*Prompt*. Out of the material that follows, write out exactly the lines from the line with "L’idéologie sociale de la" to the line with "monde en dispose, la", both ends included, and no others.

*Supplied data*.
--- START ---

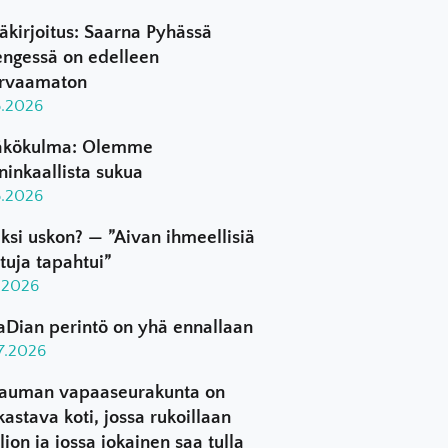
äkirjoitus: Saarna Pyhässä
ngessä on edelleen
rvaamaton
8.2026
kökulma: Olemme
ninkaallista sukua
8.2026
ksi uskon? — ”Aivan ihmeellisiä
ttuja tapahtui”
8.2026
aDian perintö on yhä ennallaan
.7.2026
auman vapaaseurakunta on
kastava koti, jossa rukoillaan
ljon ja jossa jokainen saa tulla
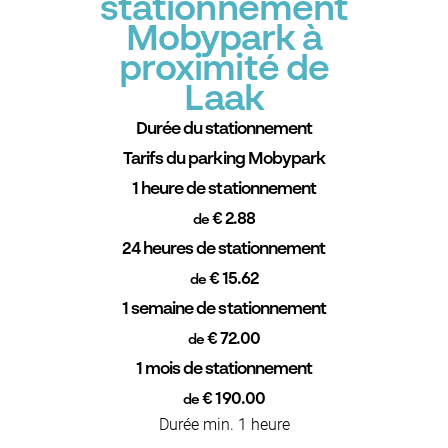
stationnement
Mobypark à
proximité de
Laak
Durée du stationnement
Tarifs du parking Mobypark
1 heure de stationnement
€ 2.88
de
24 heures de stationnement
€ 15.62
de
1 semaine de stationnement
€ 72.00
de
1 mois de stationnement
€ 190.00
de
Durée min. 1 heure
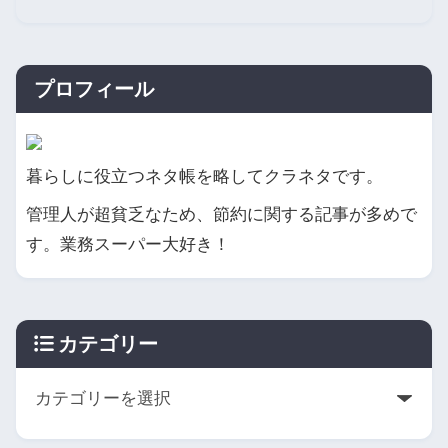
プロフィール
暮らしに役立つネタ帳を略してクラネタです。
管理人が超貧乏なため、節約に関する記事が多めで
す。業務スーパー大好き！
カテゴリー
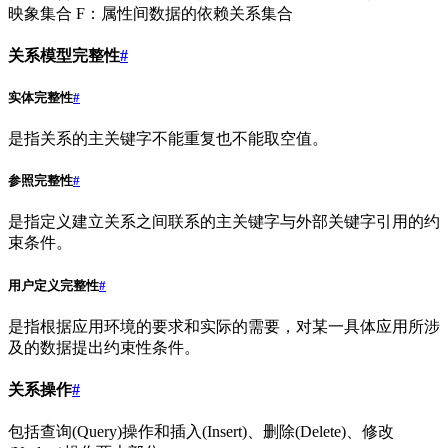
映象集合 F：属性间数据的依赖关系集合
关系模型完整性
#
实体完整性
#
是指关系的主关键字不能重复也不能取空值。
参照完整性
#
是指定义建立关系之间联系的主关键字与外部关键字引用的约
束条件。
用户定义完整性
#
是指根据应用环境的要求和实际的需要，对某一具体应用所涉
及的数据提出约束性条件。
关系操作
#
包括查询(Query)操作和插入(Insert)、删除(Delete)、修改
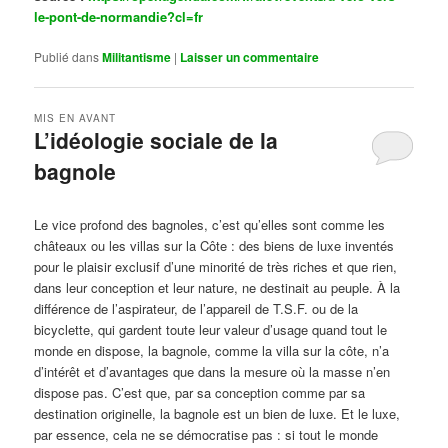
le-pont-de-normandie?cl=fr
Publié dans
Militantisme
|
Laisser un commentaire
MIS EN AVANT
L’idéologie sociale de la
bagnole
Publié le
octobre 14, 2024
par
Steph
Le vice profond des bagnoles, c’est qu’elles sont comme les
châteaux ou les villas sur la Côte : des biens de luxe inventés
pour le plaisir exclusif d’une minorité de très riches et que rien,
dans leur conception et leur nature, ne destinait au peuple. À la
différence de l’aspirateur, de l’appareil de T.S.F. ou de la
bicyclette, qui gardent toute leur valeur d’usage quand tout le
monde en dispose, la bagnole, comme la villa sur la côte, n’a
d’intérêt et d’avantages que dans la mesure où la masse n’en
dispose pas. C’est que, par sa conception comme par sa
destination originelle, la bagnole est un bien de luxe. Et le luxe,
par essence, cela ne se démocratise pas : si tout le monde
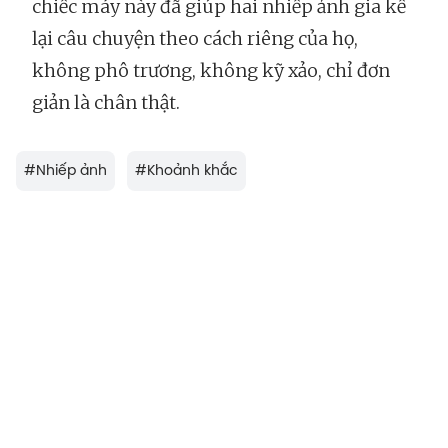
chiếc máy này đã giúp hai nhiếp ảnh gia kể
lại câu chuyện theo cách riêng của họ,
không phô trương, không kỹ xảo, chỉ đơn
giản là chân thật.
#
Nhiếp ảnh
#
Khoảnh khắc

--- END ---
--- START ---

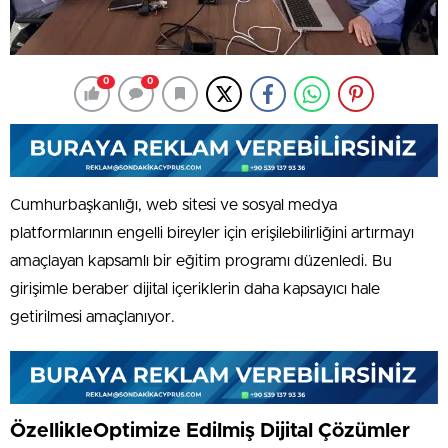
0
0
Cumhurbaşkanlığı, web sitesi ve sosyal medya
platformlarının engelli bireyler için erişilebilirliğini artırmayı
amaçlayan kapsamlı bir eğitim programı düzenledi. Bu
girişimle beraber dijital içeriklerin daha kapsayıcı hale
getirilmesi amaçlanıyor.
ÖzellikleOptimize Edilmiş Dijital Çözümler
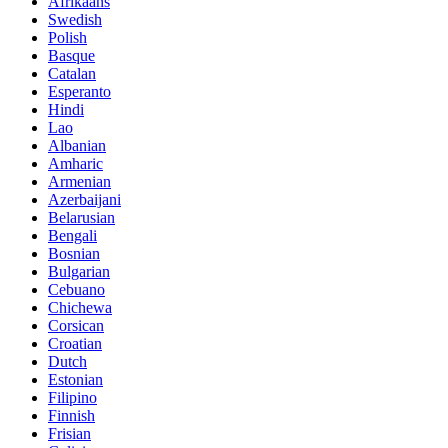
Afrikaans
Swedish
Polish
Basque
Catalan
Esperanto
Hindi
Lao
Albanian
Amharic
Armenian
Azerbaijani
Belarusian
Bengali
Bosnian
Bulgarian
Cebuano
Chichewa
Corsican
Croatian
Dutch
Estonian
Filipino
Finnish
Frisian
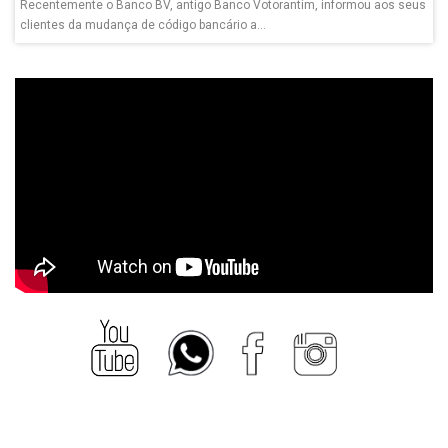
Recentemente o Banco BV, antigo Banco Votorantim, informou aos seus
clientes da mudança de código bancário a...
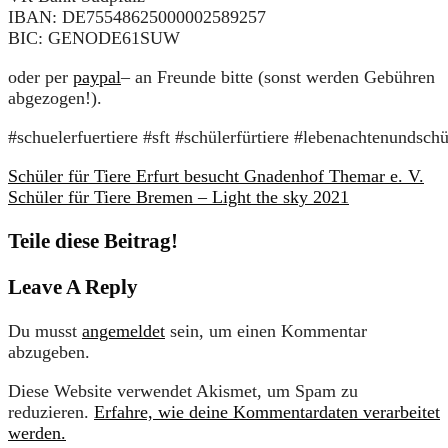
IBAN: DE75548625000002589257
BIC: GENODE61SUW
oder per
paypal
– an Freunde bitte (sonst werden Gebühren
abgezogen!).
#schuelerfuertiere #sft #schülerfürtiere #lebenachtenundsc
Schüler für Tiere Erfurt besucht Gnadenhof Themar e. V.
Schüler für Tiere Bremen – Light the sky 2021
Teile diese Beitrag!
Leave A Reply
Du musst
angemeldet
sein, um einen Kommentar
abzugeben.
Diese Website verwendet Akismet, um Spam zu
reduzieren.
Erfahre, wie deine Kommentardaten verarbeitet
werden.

--- END ---

*Task output*.
L’idéologie sociale de la
bagnole
Publié le
octobre 14, 2024
par
Steph
Le vice profond des bagnoles, c’est qu’elles sont comme les
châteaux ou les villas sur la Côte : des biens de luxe inventés
pour le plaisir exclusif d’une minorité de très riches et que rien,
dans leur conception et leur nature, ne destinait au peuple. À la
différence de l’aspirateur, de l’appareil de T.S.F. ou de la
bicyclette, qui gardent toute leur valeur d’usage quand tout le
monde en dispose, la bagnole, comme la villa sur la côte, n’a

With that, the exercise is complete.